Power Aware Recource Manager
In overprovisioned systems, power budget allocated for each node should be controlled by power-knobs such as dynamic voltage and frequency scaling (DVFS) or a power capping mechanisms. One of the key challenges is to develop a runtime system for optimizing and controlling power budget for each job as well as job scheduling according to available power budget of the entire system so that the total system throughput is maximized.
In order to provide a common resource management tool for hardware-overprovisioned HPC systems, we are developing a power-aware resource management framework based on SLURM workload manager. Our framework provides flexible plugin interfaces and APIs for power management that can be easily extended to implement site-specific strategies. We deployed this framework on the 965-node supercomputer system at Kyushu University to evaluate the power-performance characteristics of hardware over- provisioning on a large scale HPC system [1]. Our results indicate that it is indeed possible to safely overprovision hardware in production (Fig.3 left). We also find that the degree of overprovisioning affects system throughput differently depending on the characteristics of job mix (Fig.3 right).
Since effective power consumption differs application by application or phase by phase in an application, we have developed an adaptive power scheduling algorithm [2].
Power-Performance Optimization Framework
While there are strong demands for maximizing application performance under a given power budget, optimizing power-know control by application programmer is a burdensome task since it is complex process involving the collection/analysis of statistics from both hardware and software and power resource allocation to several hardware components with available power-knob. To help develop optimized codes in power-constrained HPC systems, we have designed and implemented a versatile power management framework which tries to automatically analyze the program code, insert power-know control primitives, and optimize power allocation (Fig. 4).
As a use case, this framework can be utilized for improving application performance under power variations among computing nodes. Modern high performance processors suffer from increasingly large power variations owing to the chip manufacturing process. These variations lead to power inhomogeneity in current systems and manifest into performance inhomogeneity with power capped executions resulting in poor system performance.
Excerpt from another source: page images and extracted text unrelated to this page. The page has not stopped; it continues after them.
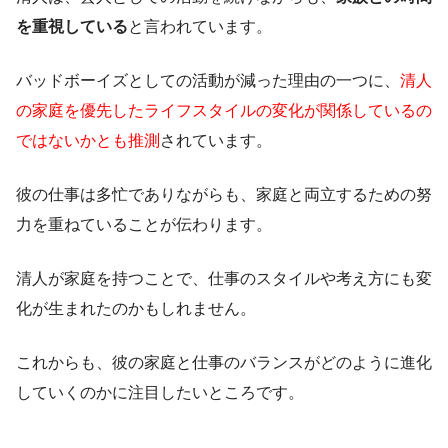
を重視している
と言われています。
バッドボーイズとしての活動が減った理由の一つに、
清人
の家庭を優先したライフスタイルの変化が関係しているの
ではないかとも推測
されています。
彼の仕事は多忙でありながらも、家庭と両立するための努
力を重ねていることが伝わります。
清人が家庭を持つことで、仕事のスタイルや考え方にも変
化が生まれたのかもしれません。
これからも、彼の家庭と仕事のバランスがどのように進化
していくのかに注目したいところです。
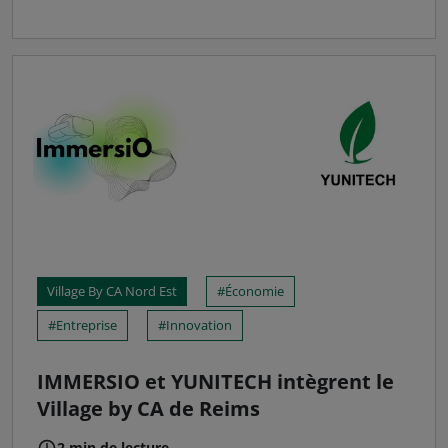
Village By CA Nord Est
Économie
Entreprise
Innovation
IMMERSIO et YUNITECH intègrent le
Village by CA de Reims
2 min de lecture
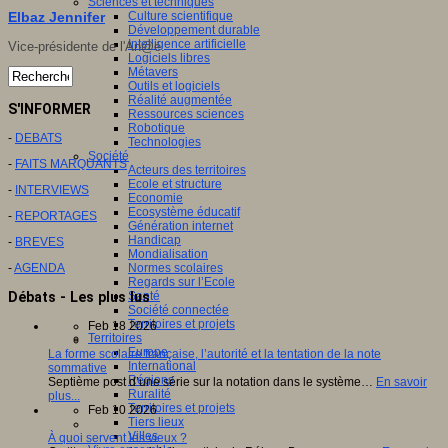
Sciences et techniques
Culture scientifique
Elbaz Jennifer
Développement durable
Intelligence artificielle
Vice-présidente de l'An@é.
Logiciels libres
Métavers
Outils et logiciels
Réalité augmentée
S'INFORMER
Ressources sciences
Robotique
-
DEBATS
Technologies
Société
-
FAITS MARQUANTS
Acteurs des territoires
Ecole et structure
-
INTERVIEWS
Economie
Ecosystème éducatif
-
REPORTAGES
Génération internet
Handicap
-
BREVES
Mondialisation
Normes scolaires
-
AGENDA
Regards sur l’Ecole
Santé
Débats - Les plus lus
Société connectée
Territoires et projets
Feb 18 2026
Territoires
Europe
La forme scolaire française, l’autorité et la tentation de la note
International
sommative
Régions
Septième post d’une série sur la notation dans le système…
En savoir
Ruralité
plus...
Territoires et projets
Feb 10 2026
Tiers lieux
Villes
À quoi servent les vieux ?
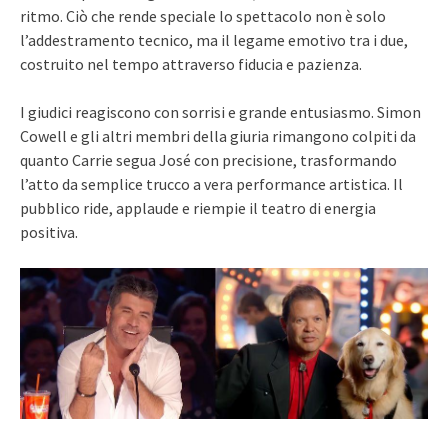
ritmo. Ciò che rende speciale lo spettacolo non è solo
l’addestramento tecnico, ma il legame emotivo tra i due,
costruito nel tempo attraverso fiducia e pazienza.
I giudici reagiscono con sorrisi e grande entusiasmo. Simon
Cowell e gli altri membri della giuria rimangono colpiti da
quanto Carrie segua José con precisione, trasformando
l’atto da semplice trucco a vera performance artistica. Il
pubblico ride, applaude e riempie il teatro di energia
positiva.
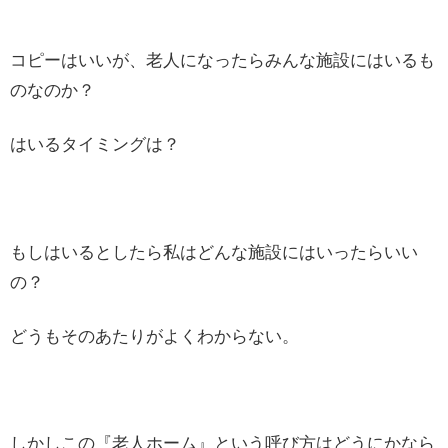
コピーはいいが、老人になったらみんな施設にはいるも
のなのか？
はいるタイミングは？
もしはいるとしたら私はどんな施設にはいったらいい
の？
どうもそのあたりがよくわからない。
しかしこの『老人ホーム』という呼び方はどうにかなら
To tackle this issue, we have developed a variation-aware power budgeting scheme to maximize effective application performance. The scheme can effectively mitigate variation as shown in Fig. 5 and experimental results using a 1,920 socket system show up to 5.4X speedup, with an average speedup of 1.8X across evaluated benchmarks, compared to a variation-unaware power allocation scheme [3].
Power-Performance Simulation Framework
Optimizing power-efficiency of an application relies on the knowledge about its runtime characteristics. In large scale applications, obtaining such characteristics by profiling is not easy since there is only a limited chance of using large number of nodes. It is necessary to provide a low-cost and highly flexible simulation environment by which users can obtain power-performance behavior of their applications without actually execute them.
In this project, we have co-developed an interconnect power-performance simulator TraceRP with Lawrence Livermore National Laboratory. This simulator is implemented based on trace replay and network simulation framework TraceR and can estimate power consumption of an interconnection network with an on/off link scheme.